Exercise directions:
Your task is to give the listing below back word for word, pictures excluded.

Material for this task:

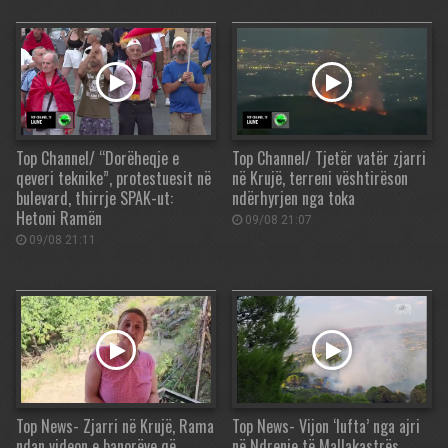
Top Channel/ “Dorëheqje e
Top Channel/ Tjetër vatër zjarri
qeveri teknike”, protestuesit në
në Krujë, terreni vështirëson
bulevard, thirrje SPAK-ut:
ndërhyrjen nga toka
Hetoni Ramën
09/08 21:07
09/08 21:11
Top News- Zjarri në Krujë, Rama
Top News- Vijon ‘lufta’ nga ajri
ndan videon e banorëve që
në Ndrenie të Mallakastrës,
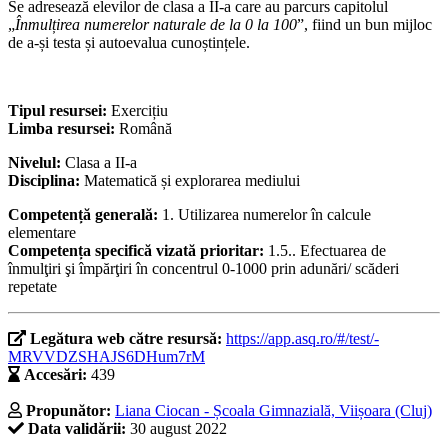
Se adresează elevilor de clasa a II-a care au parcurs capitolul
„
Înmulțirea numerelor naturale de la 0 la 100
”, fiind un bun mijloc
de a-și testa și autoevalua cunoștințele.
Tipul resursei:
Exercițiu
Limba resursei:
Română
Nivelul:
Clasa a II-a
Disciplina:
Matematică și explorarea mediului
Competență generală:
1. Utilizarea numerelor în calcule
elementare
Competența specifică vizată prioritar:
1.5.. Efectuarea de
înmulţiri şi împărţiri în concentrul 0-1000 prin adunări/ scăderi
repetate
Legătura web către resursă:
https://app.asq.ro/#/test/-
MRVVDZSHAJS6DHum7rM
Accesări:
439
Propunător:
Liana Ciocan - Școala Gimnazială, Viișoara (Cluj)
Data validării:
30 august 2022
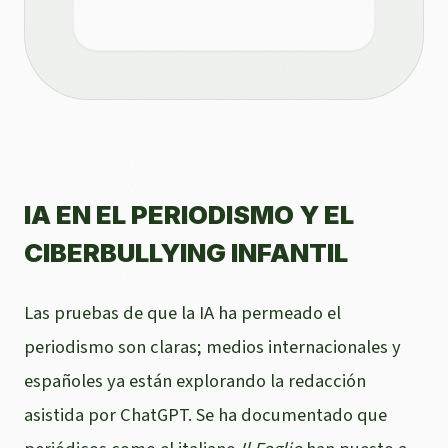
IA EN EL PERIODISMO Y EL
CIBERBULLYING INFANTIL
Las pruebas de que la IA ha permeado el
periodismo son claras; medios internacionales y
españoles ya están explorando la redacción
asistida por ChatGPT. Se ha documentado que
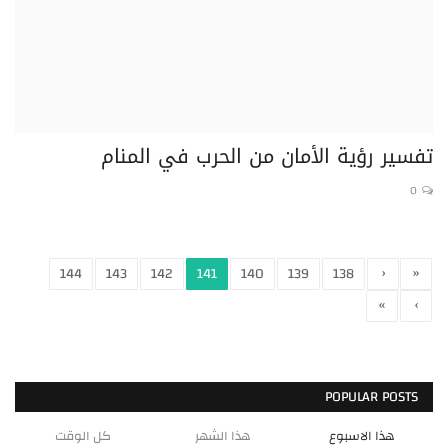
تفسير رؤية الأمان من الحرب في المنام
0
‹
«
144
143
142
141
140
139
138
»
›
POPULAR POSTS
هذا الاسبوع
هذا الشهر
كل الوقت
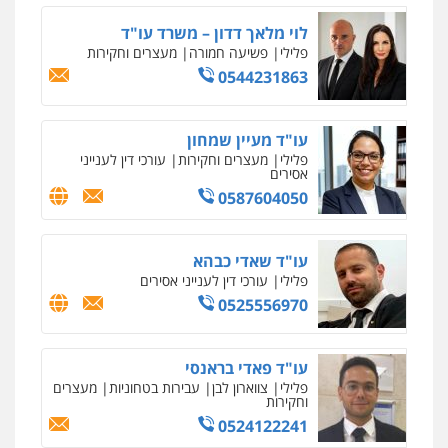
לוי מלאך דדון – משרד עו"ד
פלילי
פשיעה חמורה
מעצרים וחקירות
0544231863
עו"ד מעיין שמחון
פלילי
מעצרים וחקירות
עורכי דין לענייני
אסירים
0587604050
עו"ד שאדי כבהא
פלילי
עורכי דין לענייני אסירים
0525556970
עו"ד פאדי בראנסי
פלילי
צווארון לבן
עבירות בטחוניות
מעצרים
וחקירות
0524122241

Answer section:
Top Channel/ “Dorëheqje e
Top Channel/ Tjetër vatër zjarri
qeveri teknike”, protestuesit në
në Krujë, terreni vështirëson
bulevard, thirrje SPAK-ut:
ndërhyrjen nga toka
Hetoni Ramën
09/08 21:07
09/08 21:11
Top News- Zjarri në Krujë, Rama
Top News- Vijon ‘lufta’ nga ajri
ndan videon e banorëve që
në Ndrenie të Mallakastrës,
Se adresează elevilor de clasa a II-a care au parcurs capitolul
„
Înmulțirea numerelor naturale de la 0 la 100
”, fiind un bun mijloc
de a-și testa și autoevalua cunoștințele.
Tipul resursei:
Exercițiu
Limba resursei:
Română
Nivelul:
Clasa a II-a
Disciplina:
Matematică și explorarea mediului
Competență generală:
1. Utilizarea numerelor în calcule
elementare
Competența specifică vizată prioritar:
1.5.. Efectuarea de
înmulţiri şi împărţiri în concentrul 0-1000 prin adunări/ scăderi
repetate
Legătura web către resursă:
https://app.asq.ro/#/test/-
MRVVDZSHAJS6DHum7rM
Accesări:
439
Propunător:
Liana Ciocan - Școala Gimnazială, Viișoara (Cluj)
Data validării:
30 august 2022
IA EN EL PERIODISMO Y EL
CIBERBULLYING INFANTIL
Las pruebas de que la IA ha permeado el
periodismo son claras; medios internacionales y
españoles ya están explorando la redacción
asistida por ChatGPT. Se ha documentado que
تفسير رؤية الأمان من الحرب في المنام
0
‹
«
144
143
142
141
140
139
138
»
›
POPULAR POSTS
هذا الاسبوع
هذا الشهر
كل الوقت
לוי מלאך דדון – משרד עו"ד
פלילי
פשיעה חמורה
מעצרים וחקירות
0544231863
עו"ד מעיין שמחון
פלילי
מעצרים וחקירות
עורכי דין לענייני
אסירים
0587604050
עו"ד שאדי כבהא
פלילי
עורכי דין לענייני אסירים
0525556970
עו"ד פאדי בראנסי
פלילי
צווארון לבן
עבירות בטחוניות
מעצרים
וחקירות
0524122241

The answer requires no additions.